EXERCISE PROMPT - Repeat exactly, and only, the lines below starting at the line that contains "государственные организации представления о" and ending at the line that contains "Startpunkt ist das", inclusive of both.

SOURCE DATA -

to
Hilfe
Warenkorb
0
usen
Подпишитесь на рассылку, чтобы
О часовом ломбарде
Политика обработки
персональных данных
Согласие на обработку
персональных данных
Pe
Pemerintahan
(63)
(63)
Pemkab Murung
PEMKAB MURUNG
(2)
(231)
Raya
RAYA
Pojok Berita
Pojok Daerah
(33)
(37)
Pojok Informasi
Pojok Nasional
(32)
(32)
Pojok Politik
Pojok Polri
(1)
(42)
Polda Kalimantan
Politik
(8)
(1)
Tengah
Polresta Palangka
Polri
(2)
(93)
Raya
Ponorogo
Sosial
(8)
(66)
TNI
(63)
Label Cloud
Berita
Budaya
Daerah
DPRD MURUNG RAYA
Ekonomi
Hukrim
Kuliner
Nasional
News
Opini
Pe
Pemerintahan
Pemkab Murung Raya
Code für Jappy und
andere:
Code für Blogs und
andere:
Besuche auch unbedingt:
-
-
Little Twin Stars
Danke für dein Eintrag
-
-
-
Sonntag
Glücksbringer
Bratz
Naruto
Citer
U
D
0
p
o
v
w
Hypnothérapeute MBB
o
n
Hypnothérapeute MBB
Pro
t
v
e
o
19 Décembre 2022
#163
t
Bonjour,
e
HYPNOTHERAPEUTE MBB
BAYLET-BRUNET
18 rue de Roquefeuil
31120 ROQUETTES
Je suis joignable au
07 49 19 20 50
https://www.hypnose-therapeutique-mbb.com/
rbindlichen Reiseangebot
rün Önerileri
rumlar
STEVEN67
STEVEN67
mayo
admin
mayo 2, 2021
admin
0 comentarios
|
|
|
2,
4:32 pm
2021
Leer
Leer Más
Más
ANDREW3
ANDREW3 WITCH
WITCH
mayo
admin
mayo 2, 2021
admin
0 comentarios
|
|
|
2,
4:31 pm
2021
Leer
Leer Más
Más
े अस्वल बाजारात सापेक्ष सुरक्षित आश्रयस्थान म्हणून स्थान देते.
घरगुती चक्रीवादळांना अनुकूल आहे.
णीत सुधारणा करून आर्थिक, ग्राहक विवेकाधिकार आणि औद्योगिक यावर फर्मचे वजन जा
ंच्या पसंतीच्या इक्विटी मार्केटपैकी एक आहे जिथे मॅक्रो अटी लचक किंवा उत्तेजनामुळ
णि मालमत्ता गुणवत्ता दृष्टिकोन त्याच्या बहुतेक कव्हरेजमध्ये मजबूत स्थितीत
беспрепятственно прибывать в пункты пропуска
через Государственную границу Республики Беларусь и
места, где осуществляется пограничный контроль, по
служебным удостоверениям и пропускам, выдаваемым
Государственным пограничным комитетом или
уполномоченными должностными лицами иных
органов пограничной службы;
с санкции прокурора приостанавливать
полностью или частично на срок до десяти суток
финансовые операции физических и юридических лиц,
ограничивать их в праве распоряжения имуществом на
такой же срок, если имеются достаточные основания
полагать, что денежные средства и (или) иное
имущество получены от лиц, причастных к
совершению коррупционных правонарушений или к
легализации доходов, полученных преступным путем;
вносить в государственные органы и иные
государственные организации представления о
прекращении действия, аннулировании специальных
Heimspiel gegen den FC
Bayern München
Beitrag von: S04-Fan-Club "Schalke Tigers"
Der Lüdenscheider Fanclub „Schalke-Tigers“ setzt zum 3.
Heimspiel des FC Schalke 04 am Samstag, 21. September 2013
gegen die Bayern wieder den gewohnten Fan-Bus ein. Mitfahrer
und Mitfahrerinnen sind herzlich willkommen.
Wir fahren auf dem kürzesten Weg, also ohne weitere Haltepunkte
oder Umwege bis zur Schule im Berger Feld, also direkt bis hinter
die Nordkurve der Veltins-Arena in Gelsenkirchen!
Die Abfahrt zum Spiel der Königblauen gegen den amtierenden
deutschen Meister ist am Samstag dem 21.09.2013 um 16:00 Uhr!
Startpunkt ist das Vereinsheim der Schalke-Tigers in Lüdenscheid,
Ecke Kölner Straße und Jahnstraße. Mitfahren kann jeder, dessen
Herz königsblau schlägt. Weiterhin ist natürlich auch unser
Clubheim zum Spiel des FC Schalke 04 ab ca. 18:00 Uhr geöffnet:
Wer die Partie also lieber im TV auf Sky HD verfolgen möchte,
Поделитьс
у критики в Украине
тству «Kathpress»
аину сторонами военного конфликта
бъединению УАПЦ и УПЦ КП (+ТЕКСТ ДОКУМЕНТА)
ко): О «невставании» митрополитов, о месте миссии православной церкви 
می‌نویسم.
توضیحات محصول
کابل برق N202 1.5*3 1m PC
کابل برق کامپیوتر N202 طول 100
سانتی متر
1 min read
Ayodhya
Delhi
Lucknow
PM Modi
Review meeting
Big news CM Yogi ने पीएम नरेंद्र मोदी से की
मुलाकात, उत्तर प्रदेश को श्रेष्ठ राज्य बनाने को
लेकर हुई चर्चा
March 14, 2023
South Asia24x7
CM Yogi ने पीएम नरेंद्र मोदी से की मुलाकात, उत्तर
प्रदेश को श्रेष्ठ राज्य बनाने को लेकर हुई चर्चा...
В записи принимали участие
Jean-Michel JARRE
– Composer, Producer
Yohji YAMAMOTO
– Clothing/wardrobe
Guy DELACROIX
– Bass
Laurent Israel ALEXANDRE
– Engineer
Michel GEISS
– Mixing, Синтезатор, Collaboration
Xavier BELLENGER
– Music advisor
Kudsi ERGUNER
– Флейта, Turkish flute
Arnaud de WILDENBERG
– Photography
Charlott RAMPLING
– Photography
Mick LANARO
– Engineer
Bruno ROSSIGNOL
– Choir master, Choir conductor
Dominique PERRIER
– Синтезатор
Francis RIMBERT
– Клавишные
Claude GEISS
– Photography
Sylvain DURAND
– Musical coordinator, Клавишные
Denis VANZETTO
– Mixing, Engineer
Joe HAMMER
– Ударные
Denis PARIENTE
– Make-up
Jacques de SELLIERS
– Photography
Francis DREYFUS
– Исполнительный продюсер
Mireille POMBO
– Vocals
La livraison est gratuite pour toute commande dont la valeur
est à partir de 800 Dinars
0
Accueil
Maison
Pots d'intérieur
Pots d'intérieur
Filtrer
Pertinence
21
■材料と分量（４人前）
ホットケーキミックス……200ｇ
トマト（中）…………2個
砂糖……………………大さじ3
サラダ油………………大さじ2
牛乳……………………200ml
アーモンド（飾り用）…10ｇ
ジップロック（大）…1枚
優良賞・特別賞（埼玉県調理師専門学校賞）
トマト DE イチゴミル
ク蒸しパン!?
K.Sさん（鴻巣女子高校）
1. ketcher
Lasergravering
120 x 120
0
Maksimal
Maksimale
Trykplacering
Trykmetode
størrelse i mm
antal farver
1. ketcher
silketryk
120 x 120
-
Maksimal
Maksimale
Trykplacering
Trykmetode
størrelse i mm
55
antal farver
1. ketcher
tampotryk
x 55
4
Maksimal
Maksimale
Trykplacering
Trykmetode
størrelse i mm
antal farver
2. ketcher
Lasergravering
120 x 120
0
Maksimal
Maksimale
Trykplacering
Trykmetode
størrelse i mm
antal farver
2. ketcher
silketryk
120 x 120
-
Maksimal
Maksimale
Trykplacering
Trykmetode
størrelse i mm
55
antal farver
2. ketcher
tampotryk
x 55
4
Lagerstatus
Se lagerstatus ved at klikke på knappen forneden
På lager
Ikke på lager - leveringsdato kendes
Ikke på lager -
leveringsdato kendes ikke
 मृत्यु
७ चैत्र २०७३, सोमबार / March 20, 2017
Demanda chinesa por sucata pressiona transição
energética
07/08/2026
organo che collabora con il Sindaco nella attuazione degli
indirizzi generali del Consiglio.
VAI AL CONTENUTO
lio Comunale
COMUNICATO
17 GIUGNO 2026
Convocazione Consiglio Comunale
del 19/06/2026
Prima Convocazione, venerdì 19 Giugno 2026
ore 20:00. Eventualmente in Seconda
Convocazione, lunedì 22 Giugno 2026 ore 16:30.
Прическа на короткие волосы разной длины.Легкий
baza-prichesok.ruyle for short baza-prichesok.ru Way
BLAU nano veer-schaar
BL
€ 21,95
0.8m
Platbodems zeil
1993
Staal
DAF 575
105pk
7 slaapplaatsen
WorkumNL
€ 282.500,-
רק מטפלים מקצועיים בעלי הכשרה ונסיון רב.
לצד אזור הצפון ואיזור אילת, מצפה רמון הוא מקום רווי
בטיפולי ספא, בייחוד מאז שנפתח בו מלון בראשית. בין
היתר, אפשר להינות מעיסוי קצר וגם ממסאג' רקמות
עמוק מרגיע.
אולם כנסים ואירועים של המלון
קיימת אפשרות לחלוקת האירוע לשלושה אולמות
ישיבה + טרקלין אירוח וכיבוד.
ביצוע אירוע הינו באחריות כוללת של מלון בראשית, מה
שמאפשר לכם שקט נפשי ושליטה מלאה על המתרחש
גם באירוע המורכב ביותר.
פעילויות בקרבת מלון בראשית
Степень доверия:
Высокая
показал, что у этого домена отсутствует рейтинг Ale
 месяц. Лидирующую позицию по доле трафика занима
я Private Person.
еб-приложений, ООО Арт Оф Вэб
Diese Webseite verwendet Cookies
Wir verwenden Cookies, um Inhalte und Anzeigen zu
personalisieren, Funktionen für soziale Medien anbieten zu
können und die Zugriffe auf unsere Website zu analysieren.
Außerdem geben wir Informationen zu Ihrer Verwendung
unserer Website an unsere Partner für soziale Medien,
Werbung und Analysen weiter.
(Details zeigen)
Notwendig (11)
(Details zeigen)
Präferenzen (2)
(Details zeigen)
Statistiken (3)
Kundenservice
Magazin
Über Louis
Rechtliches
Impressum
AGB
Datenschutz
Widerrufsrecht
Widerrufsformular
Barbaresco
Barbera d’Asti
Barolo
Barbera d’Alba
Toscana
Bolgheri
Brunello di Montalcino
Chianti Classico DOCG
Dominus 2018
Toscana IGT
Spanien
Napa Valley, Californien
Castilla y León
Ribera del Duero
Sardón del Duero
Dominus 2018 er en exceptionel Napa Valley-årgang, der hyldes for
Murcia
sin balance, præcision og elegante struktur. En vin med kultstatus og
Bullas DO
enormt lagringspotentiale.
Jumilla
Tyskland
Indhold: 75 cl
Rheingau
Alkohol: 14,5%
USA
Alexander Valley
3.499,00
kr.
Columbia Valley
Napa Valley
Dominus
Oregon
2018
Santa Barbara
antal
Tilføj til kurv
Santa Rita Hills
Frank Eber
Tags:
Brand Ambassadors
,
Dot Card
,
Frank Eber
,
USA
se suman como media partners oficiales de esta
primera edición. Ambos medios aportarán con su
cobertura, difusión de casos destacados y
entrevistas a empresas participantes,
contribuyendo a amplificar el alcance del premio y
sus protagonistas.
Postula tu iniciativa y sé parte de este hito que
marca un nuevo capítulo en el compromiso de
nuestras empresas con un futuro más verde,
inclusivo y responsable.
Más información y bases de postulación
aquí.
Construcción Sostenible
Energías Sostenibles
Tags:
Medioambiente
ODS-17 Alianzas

OUTPUT OF THE EXERCISE -
государственные организации представления о
прекращении действия, аннулировании специальных
Heimspiel gegen den FC
Bayern München
Beitrag von: S04-Fan-Club "Schalke Tigers"
Der Lüdenscheider Fanclub „Schalke-Tigers“ setzt zum 3.
Heimspiel des FC Schalke 04 am Samstag, 21. September 2013
gegen die Bayern wieder den gewohnten Fan-Bus ein. Mitfahrer
und Mitfahrerinnen sind herzlich willkommen.
Wir fahren auf dem kürzesten Weg, also ohne weitere Haltepunkte
oder Umwege bis zur Schule im Berger Feld, also direkt bis hinter
die Nordkurve der Veltins-Arena in Gelsenkirchen!
Die Abfahrt zum Spiel der Königblauen gegen den amtierenden
deutschen Meister ist am Samstag dem 21.09.2013 um 16:00 Uhr!
Startpunkt ist das Vereinsheim der Schalke-Tigers in Lüdenscheid,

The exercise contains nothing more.